​
IRINA TENIS - Data Analyst
GROUP PROJECT - HAPPINESS DASHBOARD

Case Study: How Does a Bike-Share Navigate Speedy Success?

How Does a Bike-Share Navigate Speedy Success?
DATA ANALYSIS PROCESS
November 2022
INTRODUCTION: This analysis is based on the Cyclistic bike-share analysis case study which is part of Course 8 “Capstone Project” of the Google Data Analytics Professional Certificate on Coursera. (Note: Cyclistic is a fictional company, so the datasets used for the case study have a different name. The data has been made available by Motivate International Inc. under this license.)

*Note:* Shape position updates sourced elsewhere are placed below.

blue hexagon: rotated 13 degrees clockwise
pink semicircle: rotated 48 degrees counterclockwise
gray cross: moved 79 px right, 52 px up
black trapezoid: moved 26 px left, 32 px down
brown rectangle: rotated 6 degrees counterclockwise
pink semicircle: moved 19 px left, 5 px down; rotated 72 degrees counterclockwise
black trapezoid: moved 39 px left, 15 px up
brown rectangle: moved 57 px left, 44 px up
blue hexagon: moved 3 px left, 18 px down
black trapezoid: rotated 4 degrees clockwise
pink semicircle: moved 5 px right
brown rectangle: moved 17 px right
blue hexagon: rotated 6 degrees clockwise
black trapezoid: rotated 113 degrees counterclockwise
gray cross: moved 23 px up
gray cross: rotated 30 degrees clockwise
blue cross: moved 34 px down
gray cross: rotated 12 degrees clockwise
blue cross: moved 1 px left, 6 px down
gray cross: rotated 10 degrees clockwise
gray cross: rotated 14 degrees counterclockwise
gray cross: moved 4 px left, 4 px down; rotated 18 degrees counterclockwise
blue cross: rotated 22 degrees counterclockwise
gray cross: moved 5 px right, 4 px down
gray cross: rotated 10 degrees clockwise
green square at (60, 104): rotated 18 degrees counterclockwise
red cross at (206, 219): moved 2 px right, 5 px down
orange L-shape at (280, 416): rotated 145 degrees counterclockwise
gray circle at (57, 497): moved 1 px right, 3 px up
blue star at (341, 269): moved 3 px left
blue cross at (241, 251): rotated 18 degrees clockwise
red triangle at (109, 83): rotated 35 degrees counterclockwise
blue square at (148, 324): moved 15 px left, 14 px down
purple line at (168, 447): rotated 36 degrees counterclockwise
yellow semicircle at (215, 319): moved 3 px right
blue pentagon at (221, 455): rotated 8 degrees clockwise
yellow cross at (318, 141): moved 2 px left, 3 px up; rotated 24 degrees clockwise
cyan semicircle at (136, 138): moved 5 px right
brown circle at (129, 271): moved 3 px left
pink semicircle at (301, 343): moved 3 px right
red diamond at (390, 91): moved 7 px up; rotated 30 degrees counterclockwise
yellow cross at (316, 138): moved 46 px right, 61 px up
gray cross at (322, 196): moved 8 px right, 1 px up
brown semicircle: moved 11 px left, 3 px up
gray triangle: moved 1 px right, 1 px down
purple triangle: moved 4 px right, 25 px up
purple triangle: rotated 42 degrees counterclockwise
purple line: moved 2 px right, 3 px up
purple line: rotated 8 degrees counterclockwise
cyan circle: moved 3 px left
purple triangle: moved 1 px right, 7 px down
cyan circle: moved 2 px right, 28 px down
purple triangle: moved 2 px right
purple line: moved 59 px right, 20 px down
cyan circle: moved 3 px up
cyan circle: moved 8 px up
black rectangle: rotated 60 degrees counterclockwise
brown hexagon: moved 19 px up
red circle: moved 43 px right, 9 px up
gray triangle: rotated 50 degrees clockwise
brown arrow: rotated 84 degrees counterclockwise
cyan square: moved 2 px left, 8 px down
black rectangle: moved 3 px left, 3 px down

SCENARIO: Cyclistic is a bike-sharing company in Chicago that features more than 5,800 bicycles and 600 docking stations. The company offers different pricing plans: single-ride passes, full-day passes and annual memberships. Customers who purchase single-ride or full-day passes are referred to as casual riders. Customers who purchase annual mesberships are Cyclistic members. Cyclistic users are more likely to ride for leisure, but about 30% use them to commute to work each day. The company needs a new campaign to convert casual riders to members because the finance analysts have concluded that annual members are much more profitable than casual riders. In order to do that, however, the marketing analyst team needs to better understand how annual members and casual riders differ.
DATA ANALYSIS PROCESS
Ask
Two questions will guide the future marketing program:
-
How do annual members and casual riders use Cyclistic bikes differently?
-
Why would casual riders buy Cyclistic annual memberships?
Prepare
-
Downloaded and unzipped files
-
Created a folder for files
-
Created 2 subfolders for the .CSV and the .XLS or Sheets files
The data is stored in 12 zipped files that contain monthly data starting with October 2021 and finishing with September 2022. The zipped files are organized in ascending chronological order. The data has been made available by Motivate International Inc. under this license. So, we’ll assume that the data is reliable. It’s also current and comprehensive. For data privacy, the riders’ personally identifiable information is left out.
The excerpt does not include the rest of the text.